German-American mining magnate

August Heckscher (August 26, 1848 - April 26, 1941) was a German-born American capitalist and philanthropist.

==Early life==
Heckscher was born in Hamburg, Germany. He was the son of Johann Gustav Heckscher (1797–1865) and Marie Antoinette Bräutigam.

==Career==
In 1867, Heckscher immigrated to the United States. He initially worked in his cousin Richard Heckscher's coal mining operation as a laborer, studying English at night. Several years later he formed a partnership with his cousin under the name of Richard Heckscher & Company. The firm was eventually sold to the Reading Railroad. Heckscher then turned to zinc mining and organized the Zinc and Iron Company, becoming vice-president and general manager. In 1897, it was consolidated with other zinc and iron companies into the New Jersey Zinc Company with Heckscher serving as the general manager.

==Philanthropy==
Heckscher eventually became a multimillionaire and a philanthropist. He started The Heckscher Foundation for Children and created playgrounds in lower Manhattan and in Central Park. Heckscher Playground, Central Park's largest playground, is named in his honor. Heckscher also created Heckscher Park in the town of Huntington and created the Heckscher Museum of Art. The State of New York purchased nearly 1,500 acres in East Islip with money donated by Heckscher to create Heckscher State Park, made famous for hosting summer concerts for 35 years of the New York Philharmonic.

==Personal life==
In 1881, he married Anna P. Atkins (1859–1924). Together, they were the parents of:

- Gustave Maurice Heckscher (1884–1967), who became an aviation pioneer and California real estate investor in the early 1900s.
- Antoinette Heckscher (1888–1965), who married British aristocrat and architect Capt. Oliver Sylvain Baliol Brett (later the 3rd Viscount Esher), son of Reginald Brett, 2nd Viscount Esher.

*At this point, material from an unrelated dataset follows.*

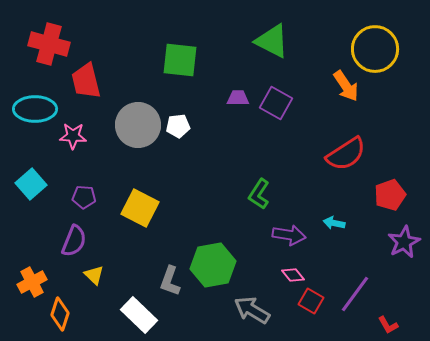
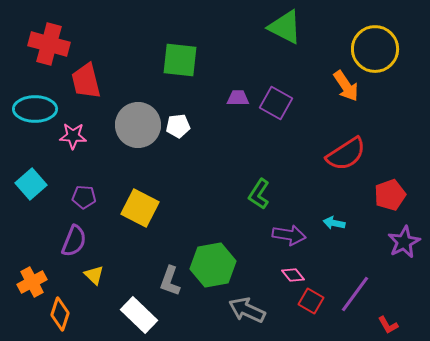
green triangle: moved 13 px right, 14 px up
gray arrow: moved 5 px left; rotated 6 degrees counterclockwise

In 1930, he married Virginia Henry Curtiss (c. 1885 – 1941) at Croton-on-Hudson. She was the widow of Edwin Burr Curtiss, of A. G. Spalding Bros. and was 27 years younger than Heckscher.

August Heckscher died on April 26, 1941, in Mountain Lake, Florida and left his widow $10,000 and all his real estate. She died on July 11, 1941. No legatee could be found that was named in her will and the probate court declared an earlier copy of the will as valid.

===Descendants===
His grandson August Heckscher II (1913–1997), served as President John F. Kennedy's Special Consultant on the Arts, the first White House cultural adviser, 1962–1963, as well New York City Mayor John Lindsay's Parks Commissioner, 1967, amongst other highlights in a wide-ranging career and life.